Stored records:
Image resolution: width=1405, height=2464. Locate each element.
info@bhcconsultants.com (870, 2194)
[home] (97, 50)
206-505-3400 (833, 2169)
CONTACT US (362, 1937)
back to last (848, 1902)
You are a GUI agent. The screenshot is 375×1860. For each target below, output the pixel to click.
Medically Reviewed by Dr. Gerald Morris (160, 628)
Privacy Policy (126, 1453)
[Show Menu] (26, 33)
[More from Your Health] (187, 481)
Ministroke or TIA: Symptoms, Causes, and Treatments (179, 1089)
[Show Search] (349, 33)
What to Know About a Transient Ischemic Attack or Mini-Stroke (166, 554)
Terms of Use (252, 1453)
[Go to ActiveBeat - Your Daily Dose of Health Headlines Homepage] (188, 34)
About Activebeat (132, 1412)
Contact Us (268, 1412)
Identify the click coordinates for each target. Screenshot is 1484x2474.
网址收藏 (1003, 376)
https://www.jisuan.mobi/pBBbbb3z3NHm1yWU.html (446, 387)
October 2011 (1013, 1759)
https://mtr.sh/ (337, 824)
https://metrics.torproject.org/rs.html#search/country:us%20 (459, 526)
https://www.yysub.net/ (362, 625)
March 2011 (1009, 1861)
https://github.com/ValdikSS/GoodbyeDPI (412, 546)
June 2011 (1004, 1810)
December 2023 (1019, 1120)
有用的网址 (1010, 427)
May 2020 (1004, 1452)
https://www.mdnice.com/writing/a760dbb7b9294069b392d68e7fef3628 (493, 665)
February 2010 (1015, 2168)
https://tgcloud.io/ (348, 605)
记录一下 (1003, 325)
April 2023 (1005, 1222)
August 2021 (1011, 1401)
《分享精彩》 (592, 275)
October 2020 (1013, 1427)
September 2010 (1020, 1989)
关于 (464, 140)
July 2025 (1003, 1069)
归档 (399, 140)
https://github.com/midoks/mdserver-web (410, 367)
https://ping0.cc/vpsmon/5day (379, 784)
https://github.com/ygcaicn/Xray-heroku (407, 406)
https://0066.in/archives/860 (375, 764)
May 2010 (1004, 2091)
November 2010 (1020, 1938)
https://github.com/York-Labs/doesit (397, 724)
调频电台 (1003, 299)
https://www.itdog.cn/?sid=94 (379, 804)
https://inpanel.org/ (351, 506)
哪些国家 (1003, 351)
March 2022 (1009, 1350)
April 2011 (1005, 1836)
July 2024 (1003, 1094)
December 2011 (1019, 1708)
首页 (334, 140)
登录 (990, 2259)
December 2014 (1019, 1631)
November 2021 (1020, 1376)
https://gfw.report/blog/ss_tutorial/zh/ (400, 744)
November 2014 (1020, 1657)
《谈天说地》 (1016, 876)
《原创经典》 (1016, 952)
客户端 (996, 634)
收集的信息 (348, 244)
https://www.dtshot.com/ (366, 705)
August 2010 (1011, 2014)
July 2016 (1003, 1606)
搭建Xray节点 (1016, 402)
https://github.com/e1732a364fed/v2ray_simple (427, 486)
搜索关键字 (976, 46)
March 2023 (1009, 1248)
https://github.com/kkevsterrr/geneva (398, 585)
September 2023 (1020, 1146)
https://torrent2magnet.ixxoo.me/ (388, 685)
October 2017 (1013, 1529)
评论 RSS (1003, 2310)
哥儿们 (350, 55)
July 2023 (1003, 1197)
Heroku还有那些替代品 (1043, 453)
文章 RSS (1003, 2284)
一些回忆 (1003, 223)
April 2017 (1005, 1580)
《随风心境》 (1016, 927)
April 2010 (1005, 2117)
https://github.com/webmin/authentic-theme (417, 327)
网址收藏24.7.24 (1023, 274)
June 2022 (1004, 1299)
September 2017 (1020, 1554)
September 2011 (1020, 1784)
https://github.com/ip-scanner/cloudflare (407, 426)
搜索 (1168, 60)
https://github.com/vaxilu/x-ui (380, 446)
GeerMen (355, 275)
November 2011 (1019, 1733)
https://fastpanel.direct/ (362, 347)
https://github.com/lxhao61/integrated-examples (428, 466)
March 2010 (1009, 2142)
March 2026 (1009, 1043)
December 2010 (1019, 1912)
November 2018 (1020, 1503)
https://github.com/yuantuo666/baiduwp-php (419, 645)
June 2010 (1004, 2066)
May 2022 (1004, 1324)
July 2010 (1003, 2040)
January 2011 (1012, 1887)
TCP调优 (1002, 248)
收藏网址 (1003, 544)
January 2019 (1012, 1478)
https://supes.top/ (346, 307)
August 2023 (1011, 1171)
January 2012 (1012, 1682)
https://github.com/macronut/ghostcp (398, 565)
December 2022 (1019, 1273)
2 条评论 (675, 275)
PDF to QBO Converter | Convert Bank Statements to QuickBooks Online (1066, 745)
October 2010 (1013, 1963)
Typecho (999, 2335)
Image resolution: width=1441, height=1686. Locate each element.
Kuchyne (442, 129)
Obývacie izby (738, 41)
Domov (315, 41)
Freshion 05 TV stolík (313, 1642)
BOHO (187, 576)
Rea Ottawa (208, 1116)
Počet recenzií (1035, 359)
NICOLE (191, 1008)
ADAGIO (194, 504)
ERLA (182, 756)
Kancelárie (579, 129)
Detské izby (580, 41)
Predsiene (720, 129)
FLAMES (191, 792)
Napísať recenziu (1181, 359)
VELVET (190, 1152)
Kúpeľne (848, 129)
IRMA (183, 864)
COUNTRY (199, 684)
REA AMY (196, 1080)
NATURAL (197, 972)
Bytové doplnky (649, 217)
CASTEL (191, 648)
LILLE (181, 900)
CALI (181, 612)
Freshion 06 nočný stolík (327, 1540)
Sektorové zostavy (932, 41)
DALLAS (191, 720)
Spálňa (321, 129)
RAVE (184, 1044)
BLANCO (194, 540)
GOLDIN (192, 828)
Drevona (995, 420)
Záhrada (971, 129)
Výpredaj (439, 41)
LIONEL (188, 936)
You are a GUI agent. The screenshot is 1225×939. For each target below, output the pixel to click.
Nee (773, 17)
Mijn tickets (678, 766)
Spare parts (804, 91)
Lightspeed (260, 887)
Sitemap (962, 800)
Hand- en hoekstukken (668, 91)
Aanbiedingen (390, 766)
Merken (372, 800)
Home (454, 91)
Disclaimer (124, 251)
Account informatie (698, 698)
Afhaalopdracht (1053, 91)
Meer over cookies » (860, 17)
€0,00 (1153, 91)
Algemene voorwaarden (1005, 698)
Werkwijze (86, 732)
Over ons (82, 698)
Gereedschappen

## AIM OF THE EXERCISE
Give back the entries exactly, so that each line matches the original.

## SOLUTION TO THIS PROBLEM
Image resolution: width=1405, height=2464. Locate each element.
info@bhcconsultants.com (870, 2194)
[home] (97, 50)
206-505-3400 (833, 2169)
CONTACT US (362, 1937)
back to last (848, 1902)
You are a GUI agent. The screenshot is 375×1860. For each target below, output the pixel to click.
Medically Reviewed by Dr. Gerald Morris (160, 628)
Privacy Policy (126, 1453)
[Show Menu] (26, 33)
[More from Your Health] (187, 481)
Ministroke or TIA: Symptoms, Causes, and Treatments (179, 1089)
[Show Search] (349, 33)
What to Know About a Transient Ischemic Attack or Mini-Stroke (166, 554)
Terms of Use (252, 1453)
[Go to ActiveBeat - Your Daily Dose of Health Headlines Homepage] (188, 34)
About Activebeat (132, 1412)
Contact Us (268, 1412)
Identify the click coordinates for each target. Screenshot is 1484x2474.
网址收藏 (1003, 376)
https://www.jisuan.mobi/pBBbbb3z3NHm1yWU.html (446, 387)
October 2011 (1013, 1759)
https://mtr.sh/ (337, 824)
https://metrics.torproject.org/rs.html#search/country:us%20 (459, 526)
https://www.yysub.net/ (362, 625)
March 2011 (1009, 1861)
https://github.com/ValdikSS/GoodbyeDPI (412, 546)
June 2011 (1004, 1810)
December 2023 (1019, 1120)
有用的网址 (1010, 427)
May 2020 (1004, 1452)
https://www.mdnice.com/writing/a760dbb7b9294069b392d68e7fef3628 (493, 665)
February 2010 (1015, 2168)
https://tgcloud.io/ (348, 605)
记录一下 (1003, 325)
April 2023 (1005, 1222)
August 2021 (1011, 1401)
《分享精彩》 (592, 275)
October 2020 (1013, 1427)
September 2010 (1020, 1989)
关于 (464, 140)
July 2025 (1003, 1069)
归档 (399, 140)
https://github.com/midoks/mdserver-web (410, 367)
https://ping0.cc/vpsmon/5day (379, 784)
https://github.com/ygcaicn/Xray-heroku (407, 406)
https://0066.in/archives/860 (375, 764)
May 2010 (1004, 2091)
November 2010 (1020, 1938)
https://github.com/York-Labs/doesit (397, 724)
调频电台 (1003, 299)
https://www.itdog.cn/?sid=94 (379, 804)
https://inpanel.org/ (351, 506)
哪些国家 (1003, 351)
March 2022 (1009, 1350)
April 2011 (1005, 1836)
July 2024 (1003, 1094)
December 2011 (1019, 1708)
首页 (334, 140)
登录 (990, 2259)
December 2014 (1019, 1631)
November 2021 (1020, 1376)
https://gfw.report/blog/ss_tutorial/zh/ (400, 744)
November 2014 (1020, 1657)
《谈天说地》 (1016, 876)
《原创经典》 (1016, 952)
客户端 (996, 634)
收集的信息 (348, 244)
https://www.dtshot.com/ (366, 705)
August 2010 (1011, 2014)
July 2016 (1003, 1606)
搭建Xray节点 (1016, 402)
https://github.com/e1732a364fed/v2ray_simple (427, 486)
搜索关键字 (976, 46)
March 2023 (1009, 1248)
https://github.com/kkevsterrr/geneva (398, 585)
September 2023 (1020, 1146)
https://torrent2magnet.ixxoo.me/ (388, 685)
October 2017 (1013, 1529)
评论 RSS (1003, 2310)
哥儿们 (350, 55)
July 2023 (1003, 1197)
Heroku还有那些替代品 (1043, 453)
文章 RSS (1003, 2284)
一些回忆 (1003, 223)
April 2017 (1005, 1580)
《随风心境》 (1016, 927)
April 2010 (1005, 2117)
https://github.com/webmin/authentic-theme (417, 327)
网址收藏24.7.24 (1023, 274)
June 2022 (1004, 1299)
September 2017 (1020, 1554)
September 2011 (1020, 1784)
https://github.com/ip-scanner/cloudflare (407, 426)
搜索 (1168, 60)
https://github.com/vaxilu/x-ui (380, 446)
GeerMen (355, 275)
November 2011 (1019, 1733)
https://fastpanel.direct/ (362, 347)
https://github.com/lxhao61/integrated-examples (428, 466)
March 2010 (1009, 2142)
March 2026 (1009, 1043)
December 2010 (1019, 1912)
November 2018 (1020, 1503)
https://github.com/yuantuo666/baiduwp-php (419, 645)
June 2010 (1004, 2066)
May 2022 (1004, 1324)
July 2010 (1003, 2040)
January 2011 (1012, 1887)
TCP调优 (1002, 248)
收藏网址 (1003, 544)
January 2019 (1012, 1478)
https://supes.top/ (346, 307)
August 2023 (1011, 1171)
January 2012 (1012, 1682)
https://github.com/macronut/ghostcp (398, 565)
December 2022 (1019, 1273)
2 条评论 (675, 275)
PDF to QBO Converter | Convert Bank Statements to QuickBooks Online (1066, 745)
October 2010 (1013, 1963)
Typecho (999, 2335)
Image resolution: width=1441, height=1686. Locate each element.
Kuchyne (442, 129)
Obývacie izby (738, 41)
Domov (315, 41)
Freshion 05 TV stolík (313, 1642)
BOHO (187, 576)
Rea Ottawa (208, 1116)
Počet recenzií (1035, 359)
NICOLE (191, 1008)
ADAGIO (194, 504)
ERLA (182, 756)
Kancelárie (579, 129)
Detské izby (580, 41)
Predsiene (720, 129)
FLAMES (191, 792)
Napísať recenziu (1181, 359)
VELVET (190, 1152)
Kúpeľne (848, 129)
IRMA (183, 864)
COUNTRY (199, 684)
REA AMY (196, 1080)
NATURAL (197, 972)
Bytové doplnky (649, 217)
CASTEL (191, 648)
LILLE (181, 900)
CALI (181, 612)
Freshion 06 nočný stolík (327, 1540)
Sektorové zostavy (932, 41)
DALLAS (191, 720)
Spálňa (321, 129)
RAVE (184, 1044)
BLANCO (194, 540)
GOLDIN (192, 828)
Drevona (995, 420)
Záhrada (971, 129)
Výpredaj (439, 41)
LIONEL (188, 936)
You are a GUI agent. The screenshot is 1225×939. For each target below, output the pixel to click.
Nee (773, 17)
Mijn tickets (678, 766)
Spare parts (804, 91)
Lightspeed (260, 887)
Sitemap (962, 800)
Hand- en hoekstukken (668, 91)
Aanbiedingen (390, 766)
Merken (372, 800)
Home (454, 91)
Disclaimer (124, 251)
Account informatie (698, 698)
Afhaalopdracht (1053, 91)
Meer over cookies » (860, 17)
€0,00 (1153, 91)
Algemene voorwaarden (1005, 698)
Werkwijze (86, 732)
Over ons (82, 698)
Gereedschappen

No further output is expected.